4 North Carolina criminal justice reform bills signed into lawBy robertslaw, In Criminal Justice, 0 Comments
Governor Roy Cooper has signed four bills into law after receiving recommendations from his Task Force for Racial Equality in Criminal Justice (TREC).
“We have seen that the criminal justice system doesn’t always treat everyone the same – and too often the differences are disproportionately felt by people of color,” he told reporters. “This legislation will take us one step further toward a more equitable and just North Carolina for all.”
The four bills include House Bill 300 on criminal justice reform, Senate Bill 301 on expungements, House Bill 436 on supporting law enforcement mental health, and House Bill 536, which gives law enforcement a duty to intervene when they see other officers use excessive force.

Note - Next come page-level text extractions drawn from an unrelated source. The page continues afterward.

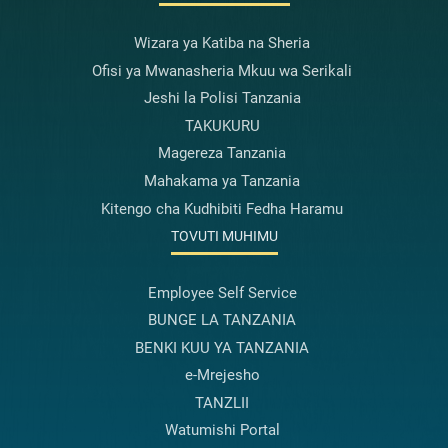
Wizara ya Katiba na Sheria
Ofisi ya Mwanasheria Mkuu wa Serikali
Jeshi la Polisi Tanzania
TAKUKURU
Magereza Tanzania
Mahakama ya Tanzania
Kitengo cha Kudhibiti Fedha Haramu
TOVUTI MUHIMU
Employee Self Service
BUNGE LA TANZANIA
BENKI KUU YA TANZANIA
e-Mrejesho
TANZLII
Watumishi Portal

What will the new laws do?
House Bill 436 requires pre-employment psychological screenings for all law enforcement officers. It also requires ongoing education on maintaining good mental health and makes officers aware of mental health resources available to them.
House Bill 536, as we said, creates a duty for police officers to intervene and report the use of excessive force by fellow officers. It also requires law enforcement agencies to search the National Decertification Index before an officer can be certified.
House Bill 300 took several recommendations from TREC and made changes that are meant to improve criminal justice in North Carolina:
- It promotes the recruitment of officers with diverse backgrounds and improves training to better equip officers to be successful.
- It requires early intervention to identify and correct officers who commit misconduct or use excessive force.
- It furthers the use of independent investigations after police-involved shootings.
- Requires the justice system to provide defendants with their first appearance in court within 72 hours of arrest.
- It limits local laws that criminalize poverty.
Senate Bill 301 allows people to seek removal of a second or third nonviolent crime from their record after 20 years from sentence completion. Previously, people could only seek expungement from a single nonviolent felony. Vehicle burglary was reclassified as a nonviolent felony that is eligible for expungement.
Ideally, these bills will encourage the safer use of law enforcement resources and protect the public from rogue officers and those who have been fired by other departments. Greater diversity among officers could go a long way toward reducing violence against Black people and other minorities.
All defendants should always have had the right to be heard by a court within three days of being arrested. House Bill 300 reiterates that requirement.
We look forward to seeing how these reform bills operate and whether they reduce the unjustified use of force by officers and bring greater closure for those whose loved ones’ lives are lost to police violence.